*** Opening DATA TO PROCESS ***

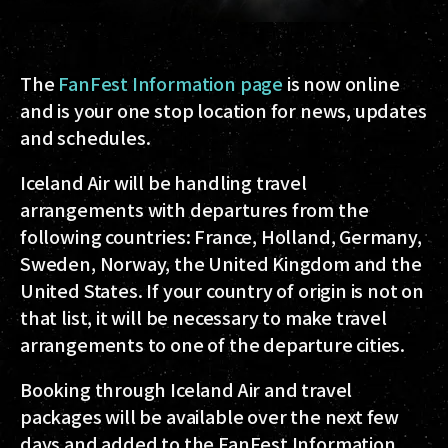
The
FanFest Information page
is now online
and is your one stop location for news, updates
and schedules.
Iceland Air will be handling travel
arrangements with departures from the
following countries: France, Holland, Germany,
Sweden, Norway, the United Kingdom and the
United States. If your country of origin is not on
that list, it will be necessary to make travel
arrangements to one of the departure cities.
Booking through Iceland Air and travel
packages will be available over the next few
days and added to the FanFest Information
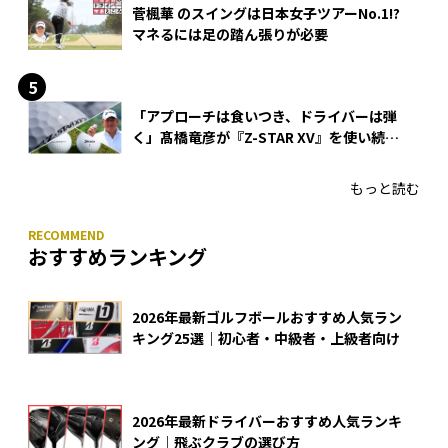
菅楓華 のスイングは日本女子ツアーNo.1!?
マネるには足の踏ん張りが必要
「アプローチは食いつき、ドライバーは弾
く」髙橋竜彦が『Z-STAR XV』を使い続け
る理由
もっと読む
おすすめランキング
2026年最新ゴルフボールおすすめ人気ラン
キング25選｜初心者・中級者・上級者向け
2026年最新ドライバーおすすめ人気ランキ
ング｜飛ぶクラブの選び方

*** Closing DATA TO PROCESS ***

### TASK ITEM
Copy out each line of the data in which the word "Information" appears.

### YOUR SOLUTION
FanFest Information page
days and added to the FanFest Information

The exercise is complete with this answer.